Upper tract urothelial carcinoma (UTUC) is a rare and biologically distinct subset of urothelial malignancies, comprising approximately 5-10% of urothelial cancers. UTUC presents unique diagnostic and therapeutic challenges, with both a higher likelihood of invasive disease at presentation and a less favorable prognosis compared to urothelial carcinoma of the bladder. Current treatment strategies for UTUC are largely derived from bladder cancer studies, underscoring the need for UTUC-directed research.
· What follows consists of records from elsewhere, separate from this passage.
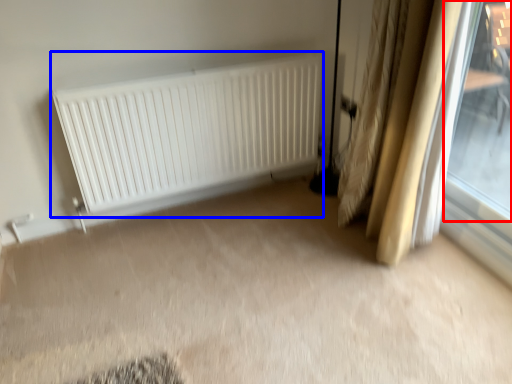 Question: Which point is closer to the camera, window (highlighted by a red box) or radiator (highlighted by a blue box)?

Choices:
 (A) window
 (B) radiator

Answer: (A) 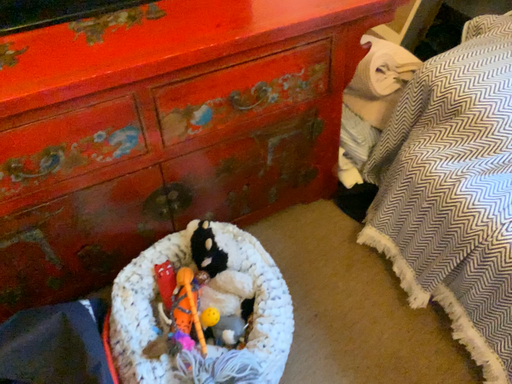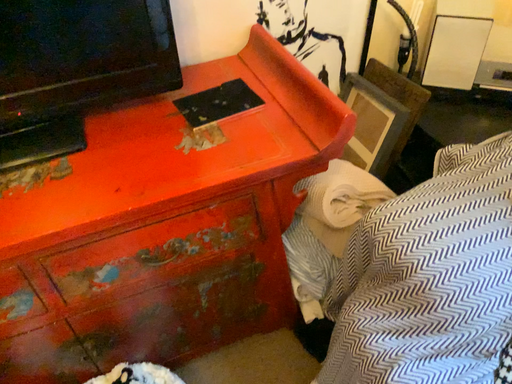 Question: How did the camera likely rotate when shooting the video?

Choices:
 (A) rotated right
 (B) rotated left

Answer: (B) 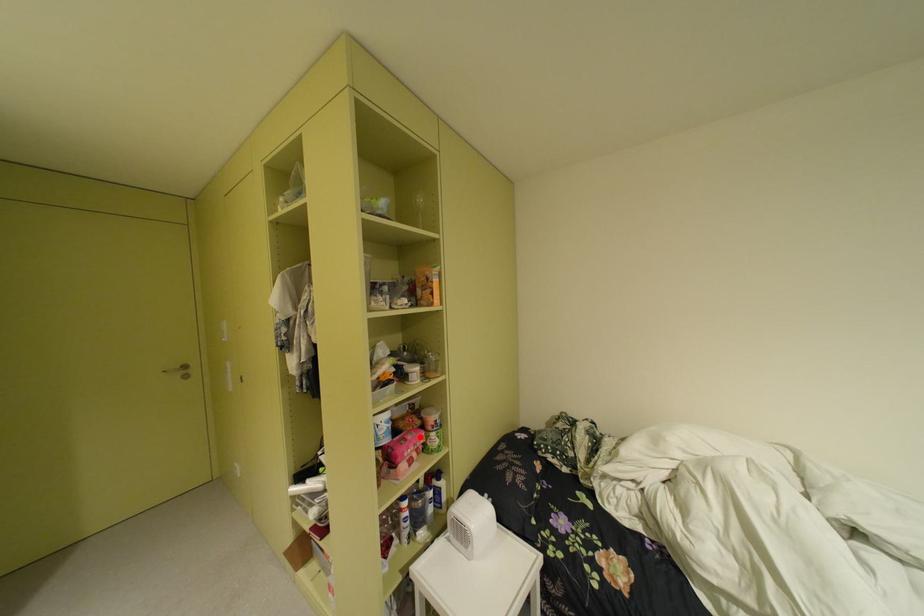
This review provides a comprehensive overview of UTUC, encompassing diagnostic approaches, systemic and intraluminal therapies, surgical management, and future directions. A narrative review was conducted synthesizing evidence from guideline-based recommendations, retrospective and prospective clinical studies, and ongoing trials focused on UTUC. Neoadjuvant cisplatin-based chemotherapy is increasingly preferred in UTUC due to the risk of postoperative renal impairment that may preclude adjuvant cisplatin use. Surgical management includes kidney-sparing approaches and radical nephroureterectomy (RNU), with selection guided by tumor risk and patient comorbidities. While endoscopic management (EM) preserves renal function, it carries a higher recurrence and surveillance burden; RNU remains standard for high-risk cases. Systemic therapy for advanced and metastatic UTUC mirrors that of bladder urothelial carcinoma. Enfortumab vedotin (EV) plus pembrolizumab showed superior efficacy over chemotherapy in the EV-302 trial, with improved response rate, progression-free survival, and overall survival across subgroups, including UTUC. For patients ineligible for EV, the CheckMate-901 study supported first-line chemoimmunotherapy with gemcitabine, cisplatin, and nivolumab. Further systemic therapy strategies include maintenance avelumab post-chemotherapy (JAVELIN Bladder 100), targeted therapies such as erdafitinib (THOR trial), and trastuzumab deruxtecan (DESTINY-PanTumor02) in FGFR2/3-altered and HER2-positive disease, respectively. Historically, the therapeutic landscape of UTUC has been extrapolated from bladder cancer; however, ongoing research specific to UTUC is deriving more precise regimens involving the use of immune checkpoint inhibitors, antibody-drug conjugates, and biomarker-driven therapies.

摘要

上尿路尿路上皮癌(UTUC)是尿路上皮恶性肿瘤中一种罕见且生物学特性独特的亚型,约占尿路上皮癌的5%-10%。UTUC存在独特的诊断和治疗挑战,与膀胱癌相比,其在初诊时侵袭性疾病的可能性更高,预后也更差。目前UTUC的治疗策略很大程度上源自膀胱癌研究,这凸显了针对UTUC开展研究的必要性。本综述全面概述了UTUC,涵盖诊断方法、全身和腔内治疗、手术管理及未来方向。通过对基于指南的推荐、回顾性和前瞻性临床研究以及针对UTUC的正在进行的试验的证据进行综合分析,进行了一项叙述性综述。由于术后肾功能损害可能会妨碍辅助性顺铂的使用,基于顺铂的新辅助化疗在UTUC中越来越受到青睐。手术管理包括保留肾的方法和根治性肾输尿管切除术(RNU),其选择由肿瘤风险和患者合并症决定。虽然内镜治疗(EM)可保留肾功能,但它具有更高的复发率和监测负担;RNU仍是高危病例的标准治疗方法。晚期和转移性UTUC的全身治疗与膀胱尿路上皮癌相似。在EV-302试验中,恩沃利单抗(EV)联合帕博利珠单抗显示出优于化疗的疗效,在包括UTUC在内的各亚组中,缓解率、无进展生存期和总生存期均有所改善。对于不符合EV治疗条件的患者,CheckMate-901研究支持使用吉西他滨、顺铂和纳武利尤单抗进行一线化疗免疫治疗。进一步的全身治疗策略包括化疗后使用阿维鲁单抗维持治疗(JAVELIN Bladder 100)、针对FGFR2/3改变和HER2阳性疾病分别使用厄达替尼(THOR试验)和曲妥珠单抗德鲁替康(DESTINY-PanTumor02)等靶向治疗。从历史上看,UTUC的治疗格局是从膀胱癌推断而来的;然而,目前针对UTUC的研究正在得出更精确的治疗方案,包括使用免疫检查点抑制剂、抗体药物偶联物和生物标志物驱动的疗法。